それはそうと、絵がめちゃくちゃ上手い。この朗らかな絵柄の中、夫の脇毛や沙良のふとももにある斑点に見られるリアルとのバランスの取り方が良い。

第二話
親特有の特別モードと自身の及ばなかった可能性を子供に投影する親の姿について言及。それでもうちの子は違うとつっぱねる沙良はすでに無敵状態になっている。沙良のセリフから、仕事をやめずに続けていることがわかる。夫婦で話し合い、尊重している様子が伺える。夫なりの気遣いがあまり表に見えてこないのは沙良が子供を中心に魔法をかけられた特別なモードにいるからなんだろうか。それにしても後半の勢いと急激に肝が冷えていく感じったらもう。

第三話
帰宅後、沙良は寝込んでしまった。マララが銃撃されたニュースを見る夫の顔つきは何も読み取ることができない。すごい顔だ。全く言葉が通じていないのか、それとも表に出そうとしないのか。
翌日、妻の異変に気づき声をかける夫。沙良も自分がいつもと違うことを自覚していることを伝えるが、それに対してかける夫の言葉が全て通り過ぎている。優しくて良い夫だけど、事の重大さに関して受け止め方が違うことに気づいていない。ここらへんの言葉が言葉として機能しない感じがね〜〜、いたたまれない。

検診後、妻と夫で見えている世界が違うことが丁寧に表現されている。夫は妻を見ているが、妻が目の前の現実のむごたらしさに目を向けていることに気づいていない。一方で沙良も、家事をこなし出産の準備をしたり、カレーをつくる夫を見ていないんだよな〜。それも支えではあるんだけどな。

第四話
誰も見ていない中、生まれたくないのかもしれないと思いを巡らせる沙良。美味しいものでも食べてくれ…と思ったけど、妊婦が出来る息抜きについて何も知らないことに気づいた。俺も夫側の人間なんだな…。日を追うごとに目を合わさなくなる沙良と、無意識にプレッシャーをかけていることに気づかない夫。ところどころ「てめえマジで言葉選べよ」と思う。
ただ、実際問題として二人で決めたことを大事にしようとしたり、現実的に考えたら極論な不幸像を否定した上で、ポジティブに考えてみようと提案する良いとこもあるんだよな〜〜。その後理屈はもう十分と突っぱねられるんだけど。

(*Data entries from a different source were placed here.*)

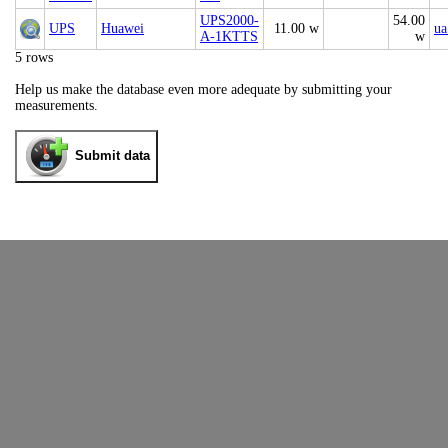
UPS2000-
54.00
UPS
Huawei
11.00 w
ua
A-1KTTS
w
5 rows
Help us make the database even more adequate by submitting your
measurements.
Submit data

かしこくて勇気ある子供を迎えるにあたって自分たちの生きる世界があまりにも準備が出来ていないと嘆く沙良は、重荷となっている子ども像を捨てようとする。そういった計画を取りやめたところで子供は生まれるし、現実の重たさは変わらない。沙良が引き受けた負担は、彼女一人が背負うべきものじゃないんだけど自分の子供を中心に広がる特別なモードにあると、全責任が彼女のものとなってしまうんだろう。

第五話
限界を迎えた沙良。怒涛の伏線回収。インサートされる猫の絵が良い。怒鳴り散らす沙良を横目に病院に居合わせた母親たちがそっと自分の子供たちを守っているのが象徴的。あれはなんとなく昔見たセックス・アンド・ザ・シティを思い出す。キャリアウーマンのミランダは夜泣きする赤子に振り回された挙げ句、近所の住人に嫌味まで言われてしまう回。沙良は先輩となるママのサポートが必要。

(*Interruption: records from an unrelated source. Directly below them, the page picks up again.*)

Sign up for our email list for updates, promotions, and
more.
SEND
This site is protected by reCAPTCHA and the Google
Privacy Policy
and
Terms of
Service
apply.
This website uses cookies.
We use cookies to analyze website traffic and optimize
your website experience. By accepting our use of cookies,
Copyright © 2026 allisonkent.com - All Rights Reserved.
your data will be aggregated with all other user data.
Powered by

後半 沙良と夫は口論の果てに意図せず子供たちを突き飛ばしてしまう。その子供はかつて妊娠を打ち明けるきっかけとなった子供たちだった。事態に居合わせず、成り行きがわかっていない子どもたちの母親は、泣き叫ぶ子供を叱りつけ、沙良と夫の謝罪を最低限の言葉で封じ込めつつ足早に去ってしまう。母親は笑顔と共に怒りを隠せないでいる様が生なましい。人のせいにせず干渉しないように立ち去るのリアルだな〜〜〜。あれバチクソ怒ってるよね。

そして守るべき子供を傷つけてしまうことで、ようやく二人は世界に戻ってくる。いや〜〜後味が悪い。次で最終話?どうなるんだ!?!?